Funny timing! Or, good Baader-Meinhoffing :P
Although selfishness w.r.t. copies is a totally okay preference structure, rational agents (with a world-model like we have, and no preferences explicitly favoring conflict between copies) will want to precommit or self-modify so that their causal descendants will cooperate non-selfishly.
In fact, if there is a period where the copies don't have distinguishing indexical information that greatly uncorrelates their decision algorithm, copies will even do the precommitting themselves.
Therefore, upon waking up and learning that I am a copy, but before learning much more, I will attempt to sign a contract with a bystander stating that if I do not act altruistically towards my other copies who have signed similar contracts, I have to pay them my life savings.

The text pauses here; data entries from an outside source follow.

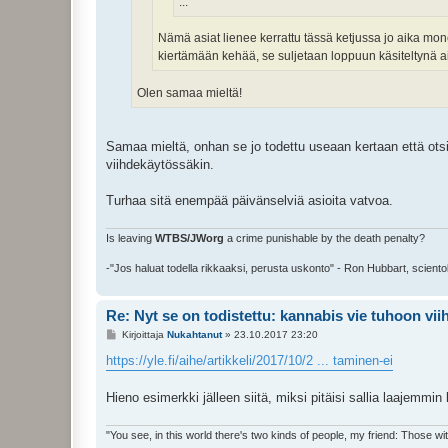
...
Nämä asiat lienee kerrattu tässä ketjussa jo aika mo
kiertämään kehää, se suljetaan loppuun käsiteltynä 
Olen samaa mieltä!
Samaa mieltä, onhan se jo todettu useaan kertaan että otsi
viihdekäytössäkin.
Turhaa sitä enempää päivänselviä asioita vatvoa.
Is leaving
WTBS/JWorg
a crime punishable by the death penalty?
-"Jos haluat todella rikkaaksi, perusta uskonto" - Ron Hubbart, sciento
Re: Nyt se on todistettu: kannabis vie tuhoon vi
V
Kirjoittaja
Nukahtanut
»
23.10.2017 23:20
i
e
https://yle.fi/aihe/artikkeli/2017/10/2 ... taminen-ei
s
t
i
Hieno esimerkki jälleen siitä, miksi pitäisi sallia laajemm
"You see, in this world there's two kinds of people, my friend: Those w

If signing a contract was all that we needed to coordinate well, we would already be coordinating as much as is useful now. We already have good strong reasons to want to coordinate for mutual benefit.
This is a good point - one could already sign a future-altruism-contract with someone, and it would already be an expected gain if it worked. But we only see approximations to this, like insurance or marriage. So unless my copies are enough more trustworthy and thoughtful of me to make this work, maybe something on the more efficacious self-modification end of the spectrum is actually necessary.
We don't have the identity and value overlap with others that we'd have with copies. The contract would just be formalizing it. I think it's a silly way of formalizing it. I respect my copies' right to drift differently than I do, and will then cease cooperating as absolutely. I certainly don't want to lose all of my assets in this case!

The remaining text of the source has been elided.